◆ EXERCISE DIRECTIONS:
Your copy should hold only the lines from the one with "browser. You were" to the one with "Our Processes", both included, each exactly as it stands below, with no pictures.

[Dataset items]
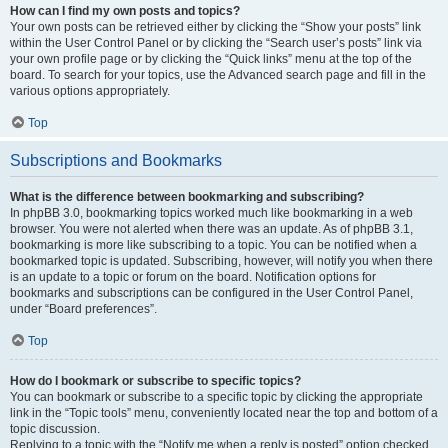
How can I find my own posts and topics?
Your own posts can be retrieved either by clicking the “Show your posts” link
within the User Control Panel or by clicking the “Search user’s posts” link via
your own profile page or by clicking the “Quick links” menu at the top of the
board. To search for your topics, use the Advanced search page and fill in the
various options appropriately.
Top
Subscriptions and Bookmarks
What is the difference between bookmarking and subscribing?
In phpBB 3.0, bookmarking topics worked much like bookmarking in a web
browser. You were not alerted when there was an update. As of phpBB 3.1,
bookmarking is more like subscribing to a topic. You can be notified when a
bookmarked topic is updated. Subscribing, however, will notify you when there
is an update to a topic or forum on the board. Notification options for
bookmarks and subscriptions can be configured in the User Control Panel,
under “Board preferences”.
Top
How do I bookmark or subscribe to specific topics?
You can bookmark or subscribe to a specific topic by clicking the appropriate
link in the “Topic tools” menu, conveniently located near the top and bottom of a
topic discussion.
Replying to a topic with the “Notify me when a reply is posted” option checked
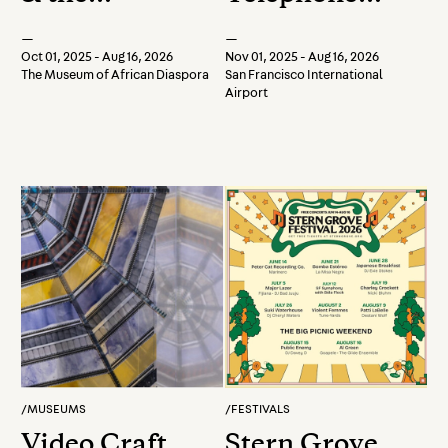
Universe
Retrospective
—
—
Oct 01, 2025 - Aug 16, 2026
Nov 01, 2025 - Aug 16, 2026
The Museum of African Diaspora
San Francisco International
Airport
/
MUSEUMS
/
FESTIVALS
Video Craft
Stern Grove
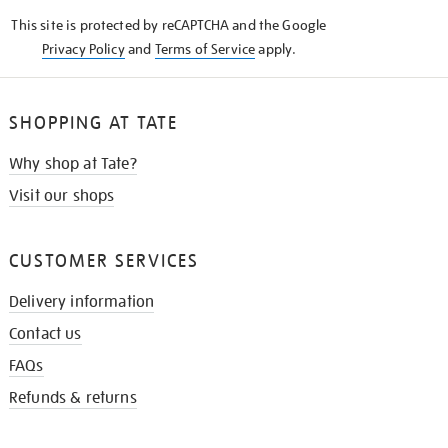
KNOW
This site is protected by reCAPTCHA and the Google
Privacy Policy
and
Terms of Service
apply.
SHOPPING AT TATE
Why shop at Tate?
Visit our shops
CUSTOMER SERVICES
Delivery information
Contact us
FAQs
Refunds & returns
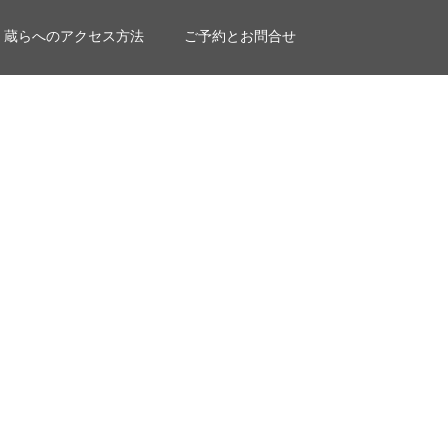
蔵らへのアクセス方法
ご予約とお問合せ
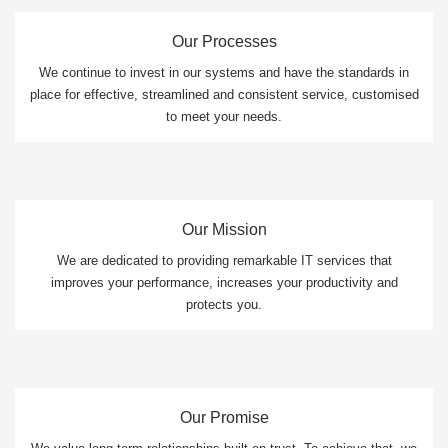
Our Processes
We continue to invest in our systems and have the standards in
place for effective, streamlined and consistent service, customised
to meet your needs.
Our Mission
We are dedicated to providing remarkable IT services that
improves your performance, increases your productivity and
protects you.
Our Promise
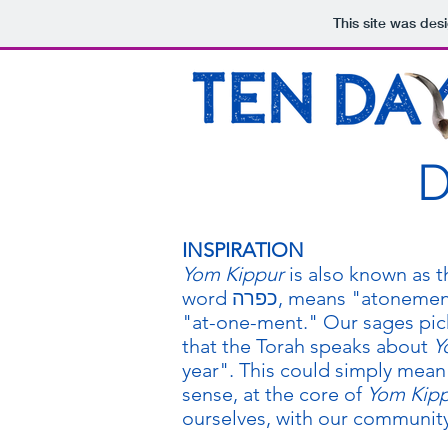
This site was des
D
INSPIRATION
Yom Kippur
is also known as 
word כפרה, means "atonement." But it isn't just "atonement" - it is
"at-one-ment." Our sages pick
that the Torah speaks about
Y
year". This could simply mean 
sense, at the core of
Yom Kip
ourselves, with our communit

◆ OUTPUT BELOW:
browser. You were not alerted when there was an update. As of phpBB 3.1,
bookmarking is more like subscribing to a topic. You can be notified when a
bookmarked topic is updated. Subscribing, however, will notify you when there
is an update to a topic or forum on the board. Notification options for
bookmarks and subscriptions can be configured in the User Control Panel,
under “Board preferences”.
Top
How do I bookmark or subscribe to specific topics?
You can bookmark or subscribe to a specific topic by clicking the appropriate
link in the “Topic tools” menu, conveniently located near the top and bottom of a
topic discussion.
Replying to a topic with the “Notify me when a reply is posted” option checked
Universe
Retrospective
—
—
Oct 01, 2025 - Aug 16, 2026
Nov 01, 2025 - Aug 16, 2026
The Museum of African Diaspora
San Francisco International
Airport
/
MUSEUMS
/
FESTIVALS
Video Craft
Stern Grove
KNOW
This site is protected by reCAPTCHA and the Google
Privacy Policy
and
Terms of Service
apply.
SHOPPING AT TATE
Why shop at Tate?
Visit our shops
CUSTOMER SERVICES
Delivery information
Contact us
FAQs
Refunds & returns
蔵らへのアクセス方法
ご予約とお問合せ
Our Processes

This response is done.